ACTIVITY -> The data must be given again in full, with no line altered.

MATERIAL FOR THIS EXERCISE ->

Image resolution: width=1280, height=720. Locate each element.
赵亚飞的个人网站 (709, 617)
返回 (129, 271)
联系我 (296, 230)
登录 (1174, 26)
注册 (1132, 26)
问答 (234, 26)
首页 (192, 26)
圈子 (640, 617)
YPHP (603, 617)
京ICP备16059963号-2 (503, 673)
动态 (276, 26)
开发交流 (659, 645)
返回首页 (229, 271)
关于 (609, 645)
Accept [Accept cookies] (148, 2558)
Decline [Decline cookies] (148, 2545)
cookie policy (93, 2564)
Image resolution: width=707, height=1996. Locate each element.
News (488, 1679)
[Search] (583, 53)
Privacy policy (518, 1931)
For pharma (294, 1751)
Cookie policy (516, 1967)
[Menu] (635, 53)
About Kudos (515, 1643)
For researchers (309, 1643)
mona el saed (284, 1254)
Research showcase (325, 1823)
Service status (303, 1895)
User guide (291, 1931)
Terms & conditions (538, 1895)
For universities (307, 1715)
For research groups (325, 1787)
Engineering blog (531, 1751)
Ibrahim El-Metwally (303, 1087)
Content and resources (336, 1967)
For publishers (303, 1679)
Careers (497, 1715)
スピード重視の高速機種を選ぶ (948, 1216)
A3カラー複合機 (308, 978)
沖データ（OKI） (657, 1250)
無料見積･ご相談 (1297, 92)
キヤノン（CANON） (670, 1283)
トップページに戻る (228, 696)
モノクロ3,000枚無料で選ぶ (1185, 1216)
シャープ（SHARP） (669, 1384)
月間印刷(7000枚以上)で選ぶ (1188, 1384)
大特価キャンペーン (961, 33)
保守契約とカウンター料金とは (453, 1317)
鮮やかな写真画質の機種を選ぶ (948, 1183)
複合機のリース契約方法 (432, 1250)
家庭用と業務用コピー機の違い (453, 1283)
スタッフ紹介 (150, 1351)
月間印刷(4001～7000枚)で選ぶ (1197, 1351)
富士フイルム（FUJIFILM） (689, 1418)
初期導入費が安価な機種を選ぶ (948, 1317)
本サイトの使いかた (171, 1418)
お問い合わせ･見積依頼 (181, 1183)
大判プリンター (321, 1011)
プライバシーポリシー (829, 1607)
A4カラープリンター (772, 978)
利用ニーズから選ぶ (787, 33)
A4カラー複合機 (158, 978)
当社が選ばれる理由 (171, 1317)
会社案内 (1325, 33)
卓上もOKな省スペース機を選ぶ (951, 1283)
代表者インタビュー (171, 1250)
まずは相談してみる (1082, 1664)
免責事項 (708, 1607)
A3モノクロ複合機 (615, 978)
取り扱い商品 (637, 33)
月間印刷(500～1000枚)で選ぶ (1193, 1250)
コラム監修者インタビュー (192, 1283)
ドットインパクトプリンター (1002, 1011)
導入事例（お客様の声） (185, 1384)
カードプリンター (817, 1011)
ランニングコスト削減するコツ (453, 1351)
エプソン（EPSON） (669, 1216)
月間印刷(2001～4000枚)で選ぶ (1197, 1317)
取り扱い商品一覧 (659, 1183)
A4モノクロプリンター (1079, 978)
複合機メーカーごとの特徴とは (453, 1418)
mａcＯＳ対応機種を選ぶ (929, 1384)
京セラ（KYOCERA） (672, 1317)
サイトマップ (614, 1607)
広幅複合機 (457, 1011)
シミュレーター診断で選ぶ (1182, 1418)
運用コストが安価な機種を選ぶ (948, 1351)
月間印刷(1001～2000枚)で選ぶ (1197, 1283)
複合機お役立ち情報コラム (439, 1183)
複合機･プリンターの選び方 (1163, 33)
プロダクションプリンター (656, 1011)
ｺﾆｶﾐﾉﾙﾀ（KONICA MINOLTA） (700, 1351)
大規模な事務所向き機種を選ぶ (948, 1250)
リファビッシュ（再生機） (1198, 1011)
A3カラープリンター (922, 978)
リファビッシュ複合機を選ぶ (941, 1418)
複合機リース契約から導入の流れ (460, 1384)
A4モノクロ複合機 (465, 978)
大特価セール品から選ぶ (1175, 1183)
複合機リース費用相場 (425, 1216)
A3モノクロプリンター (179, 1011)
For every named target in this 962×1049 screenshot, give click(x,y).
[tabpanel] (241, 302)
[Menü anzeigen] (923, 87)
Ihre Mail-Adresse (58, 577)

EXERCISE OUTPUT ->
Image resolution: width=1280, height=720. Locate each element.
赵亚飞的个人网站 (709, 617)
返回 (129, 271)
联系我 (296, 230)
登录 (1174, 26)
注册 (1132, 26)
问答 (234, 26)
首页 (192, 26)
圈子 (640, 617)
YPHP (603, 617)
京ICP备16059963号-2 (503, 673)
动态 (276, 26)
开发交流 (659, 645)
返回首页 (229, 271)
关于 (609, 645)
Accept [Accept cookies] (148, 2558)
Decline [Decline cookies] (148, 2545)
cookie policy (93, 2564)
Image resolution: width=707, height=1996. Locate each element.
News (488, 1679)
[Search] (583, 53)
Privacy policy (518, 1931)
For pharma (294, 1751)
Cookie policy (516, 1967)
[Menu] (635, 53)
About Kudos (515, 1643)
For researchers (309, 1643)
mona el saed (284, 1254)
Research showcase (325, 1823)
Service status (303, 1895)
User guide (291, 1931)
Terms & conditions (538, 1895)
For universities (307, 1715)
For research groups (325, 1787)
Engineering blog (531, 1751)
Ibrahim El-Metwally (303, 1087)
Content and resources (336, 1967)
For publishers (303, 1679)
Careers (497, 1715)
スピード重視の高速機種を選ぶ (948, 1216)
A3カラー複合機 (308, 978)
沖データ（OKI） (657, 1250)
無料見積･ご相談 (1297, 92)
キヤノン（CANON） (670, 1283)
トップページに戻る (228, 696)
モノクロ3,000枚無料で選ぶ (1185, 1216)
シャープ（SHARP） (669, 1384)
月間印刷(7000枚以上)で選ぶ (1188, 1384)
大特価キャンペーン (961, 33)
保守契約とカウンター料金とは (453, 1317)
鮮やかな写真画質の機種を選ぶ (948, 1183)
複合機のリース契約方法 (432, 1250)
家庭用と業務用コピー機の違い (453, 1283)
スタッフ紹介 (150, 1351)
月間印刷(4001～7000枚)で選ぶ (1197, 1351)
富士フイルム（FUJIFILM） (689, 1418)
初期導入費が安価な機種を選ぶ (948, 1317)
本サイトの使いかた (171, 1418)
お問い合わせ･見積依頼 (181, 1183)
大判プリンター (321, 1011)
プライバシーポリシー (829, 1607)
A4カラープリンター (772, 978)
利用ニーズから選ぶ (787, 33)
A4カラー複合機 (158, 978)
当社が選ばれる理由 (171, 1317)
会社案内 (1325, 33)
卓上もOKな省スペース機を選ぶ (951, 1283)
代表者インタビュー (171, 1250)
まずは相談してみる (1082, 1664)
免責事項 (708, 1607)
A3モノクロ複合機 (615, 978)
取り扱い商品 (637, 33)
月間印刷(500～1000枚)で選ぶ (1193, 1250)
コラム監修者インタビュー (192, 1283)
ドットインパクトプリンター (1002, 1011)
導入事例（お客様の声） (185, 1384)
カードプリンター (817, 1011)
ランニングコスト削減するコツ (453, 1351)
エプソン（EPSON） (669, 1216)
月間印刷(2001～4000枚)で選ぶ (1197, 1317)
取り扱い商品一覧 (659, 1183)
A4モノクロプリンター (1079, 978)
複合機メーカーごとの特徴とは (453, 1418)
mａcＯＳ対応機種を選ぶ (929, 1384)
京セラ（KYOCERA） (672, 1317)
サイトマップ (614, 1607)
広幅複合機 (457, 1011)
シミュレーター診断で選ぶ (1182, 1418)
運用コストが安価な機種を選ぶ (948, 1351)
月間印刷(1001～2000枚)で選ぶ (1197, 1283)
複合機お役立ち情報コラム (439, 1183)
複合機･プリンターの選び方 (1163, 33)
プロダクションプリンター (656, 1011)
ｺﾆｶﾐﾉﾙﾀ（KONICA MINOLTA） (700, 1351)
大規模な事務所向き機種を選ぶ (948, 1250)
リファビッシュ（再生機） (1198, 1011)
A3カラープリンター (922, 978)
リファビッシュ複合機を選ぶ (941, 1418)
複合機リース契約から導入の流れ (460, 1384)
A4モノクロ複合機 (465, 978)
大特価セール品から選ぶ (1175, 1183)
複合機リース費用相場 (425, 1216)
A3モノクロプリンター (179, 1011)
For every named target in this 962×1049 screenshot, give click(x,y).
[tabpanel] (241, 302)
[Menü anzeigen] (923, 87)
Ihre Mail-Adresse (58, 577)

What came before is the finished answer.